Two teams of researchers sprayed bird flu viruses into the noses of ferrets, waited for the viruses to replicate and then transferred the new viruses to new ferrets. Soon the viruses evolved to become better at replicating in the ferrets.
Some critics said the research was so reckless that it shouldn't be published, for fear that other researchers would copy the work and accidentally release a new pandemic strain of flu. The US government halted experiments like these in order to develop a new policy for judging their safety.
Some of the studies started up again in recent years. But Relman of Stanford and others have complained that the current regulations are not transparent enough.
Eloit said a Pasteur Institute committee that reviews potentially risky biological research authorized his team's proposal for studying the new bat viruses. The scientists then carried out their experiments at the same level of security as their other work with the coronaviruses, known as Biosafety Level 3, or BSL-3.
Dr. Tom Inglesby, director of the Johns Hopkins Center for Health Security at the Bloomberg School of Public Health, said it was good that the scientists put thought into these potential risks. But he also said he wanted to see a clear rationale for deciding that six passages were safe.
"It's not possible to know ahead of time if these experiments would lead to more transmissible or more virulent viruses," he said. "There's no hard and fast rule that six is safe and more is not."
But Thomas Peacock, a virus expert at Imperial College London, said he thought that Eloit and his colleagues had been sufficiently prudent. In earlier studies, he pointed out, the researchers had found that antibodies produced by people during Covid infections were very potent against BANAL-236. That most likely meant that if the virus were to leak out of a lab, it wouldn't be able to spread very far.

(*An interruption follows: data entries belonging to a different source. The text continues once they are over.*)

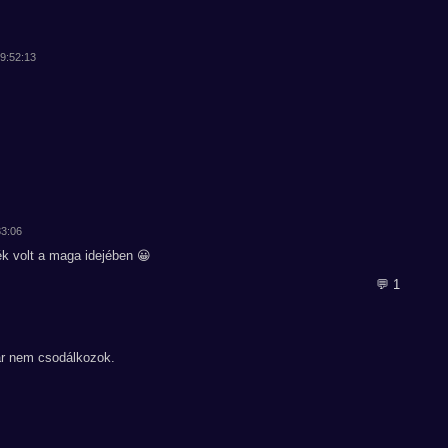
09:52:13
33:06
ék volt a maga idejében 😀
💬 1
ár nem csodálkozok.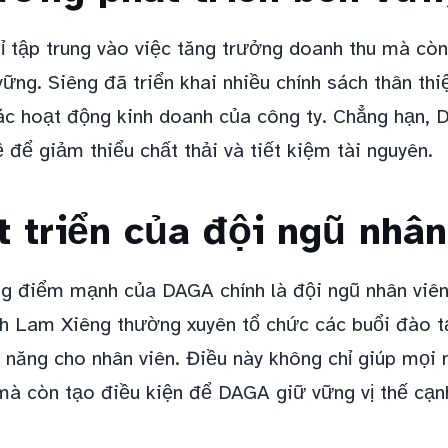
 tập trung vào việc tăng trưởng doanh thu mà còn
vững. Siêng đã triển khai nhiều chính sách thân th
ác hoạt động kinh doanh của công ty. Chẳng hạn,
để giảm thiểu chất thải và tiết kiệm tài nguyên.
 triển của đội ngũ nhân
g điểm mạnh của DAGA chính là đội ngũ nhân viên
h Lam Xiêng thường xuyên tổ chức các buổi đào t
 năng cho nhân viên. Điều này không chỉ giúp mọi 
mà còn tạo điều kiện để DAGA giữ vững vị thế cạnh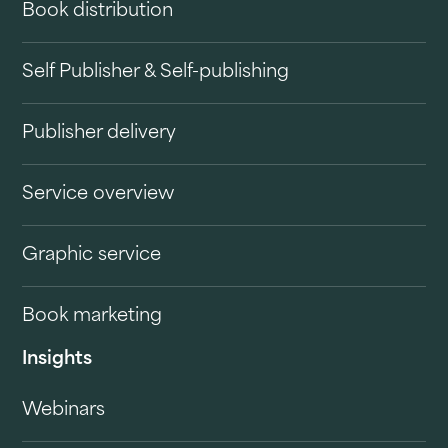
Book distribution
Self Publisher & Self-publishing
Publisher delivery
Service overview
Graphic service
Book marketing
Insights
Webinars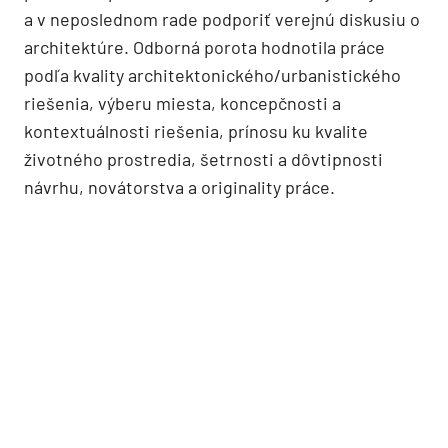
a v neposlednom rade podporiť verejnú diskusiu o
architektúre. Odborná porota hodnotila práce
podľa kvality architektonického/urbanistického
riešenia, výberu miesta, koncepčnosti a
kontextuálnosti riešenia, prínosu ku kvalite
životného prostredia, šetrnosti a dôvtipnosti
návrhu, novátorstva a originality práce.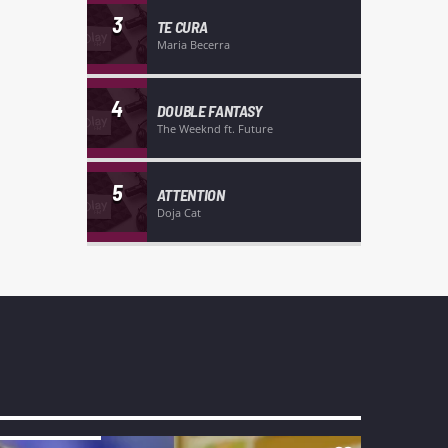
3
TE CURA
Maria Becerra
4
DOUBLE FANTASY
The Weeknd ft. Future
5
ATTENTION
Doja Cat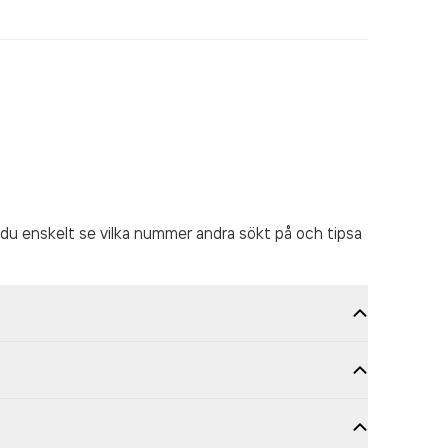
du enskelt se vilka nummer andra sökt på och tipsa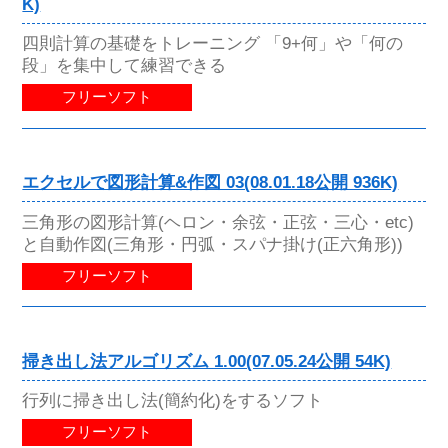
K)
四則計算の基礎をトレーニング 「9+何」や「何の
段」を集中して練習できる
フリーソフト
エクセルで図形計算&作図 03(08.01.18公開 936K)
三角形の図形計算(ヘロン・余弦・正弦・三心・etc)
と自動作図(三角形・円弧・スパナ掛け(正六角形))
フリーソフト
掃き出し法アルゴリズム 1.00(07.05.24公開 54K)
行列に掃き出し法(簡約化)をするソフト
フリーソフト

"This virus would probably hit a brick wall in the general population," Peacock said. "I don't really have much issue with the experiments."
Origins of Covid
Other researchers agreed with Eloit that the research could shed light on how and when SARS-CoV-2 spilled over into people.
For Eloit, his team's inability to produce a furin cleavage site on BANAL-236 in mice or human intestinal cells suggests that the SARS-CoV-2 lineage gained the furin site in bats before spilling over into people. He said it would not have been easy for the virus to gain a furin site after jumping into another species of animal — sometimes called intermediate hosts — such as those sold at a market in Wuhan, China. "I do not see any strong arguments in favour of an intermediate host," Eloit said.
Scientists who favour the market scenario see the results differently. If the researchers couldn't spur BANAL-236 to evolve the furin site in serial passage experiments, they reasoned, then it is unlikely that scientists in a Wuhan lab could have done so with SARS-CoV-2, as some proponents of the "lab leak" theory have suggested.
"This is another nail in the coffin of the lab leak theory that by now should be firmly sealed in the crypt," said Edward Holmes, a virus expert at the University of Sydney.
Peacock was reluctant to draw strong conclusions from such small-scale experiments. "I think it's quite a difficult thing to ask to get a furin site after a few passages," he said.
Eloit and his colleagues are now exploring the possibility that ancestors of SARS-CoV-2 gained a furin cleavage site while still in wild bats. The virus might have then spread to an intermediate host or directly to people exposed to bats — like those who collect bat guano, hunt bats or eat them.
To test that idea, the scientists are working to obtain more samples from bats in Laos and neighbouring countries. Eloit can't say whether their hypothesis is more likely than the others, but it is at least one they can investigate.
"Our work as scientists," he said, "is to explore the working hypotheses that we can explore."